My mom gave in and let me go to the living room, where we watched the Olympic conclusion of the one of the most controversial seasons in figure skating.
To me it was magic. Baiul was only 16 years old, and here she was, Olympic champion. I’ve been in love with the competition of the Olympic Games ever since.
Throughout the years, the Olympics have always seemed to be shining moments. Despite everything that has gone on in our country, for those few weeks every two years, people put aside their differences and cheer on our athletes.
There are 243 athletes from the U.S. competing at this year’s Olympic Games; 135 are men, 108 are women, and seven are U.S. Soldiers.
2010 Olympic Gold Medalist Sgt. Justin Olsen from San Antonio, Texas, 2014 Olympic Bronze Medalist Cpt. Chris Fogt from Alpine, Utah, 2010 and 2014 Olympic team member Sgt. Nick Cunningham from Monterey, California and Sgt. First Class Nathan Weber will be representing the U.S. in four-man bobsledding.
Three of the four Soldier-athletes are part of the U.S. Army Installation Management Command’s World Class Athlete Program.

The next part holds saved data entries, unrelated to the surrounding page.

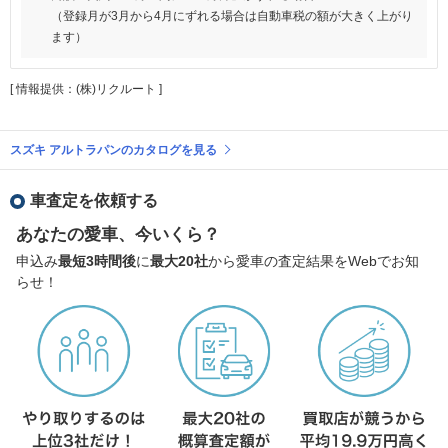
（登録月が3月から4月にずれる場合は自動車税の額が大きく上がり
ます）
[ 情報提供：(株)リクルート ]
スズキ アルトラパンのカタログを見る
車査定を依頼する
あなたの愛車、今いくら？
申込み
最短3時間後
に
最大20社
から愛車の査定結果をWebでお知
らせ！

Sgt. Emily Sweeney from Suffield, Connecticut, and Sgt. Taylor Morris from South Jordan, Utah, will complete in singles luge, along with Sgt. Matthew Mortensen from Huntington Station, New York, who is competing in the doubles luge event.
“The WCAP program is composed of national and international caliber Soldiers who have been recognized in their sport, and who maximize and embody high performance agility, mental preparedness and physical strength. These Soldier-Olympians connect Americans with the Army and show that they are more than just war-fighters,” writes Robert Dozier, IMCOM Public Affairs in an article on www.army.mil.
Soldiers competing in the Olympics isn’t a new thing. In 2016, 11 Soldier-athletes competed in Rio, Brazil, and three Soldiers were sent to the Games as coaches. One of the Soldier-athletes, Spc. Paul Chelimo, took home the silver medal in the 5,000m race.
The Opening Ceremonies for the games will air Friday evening. The luge events begin Saturday and run to Feb. 15.
The bobsled events begin Feb. 18 and conclude Feb. 24. All events will be broadcast through the National Broadcasting Company.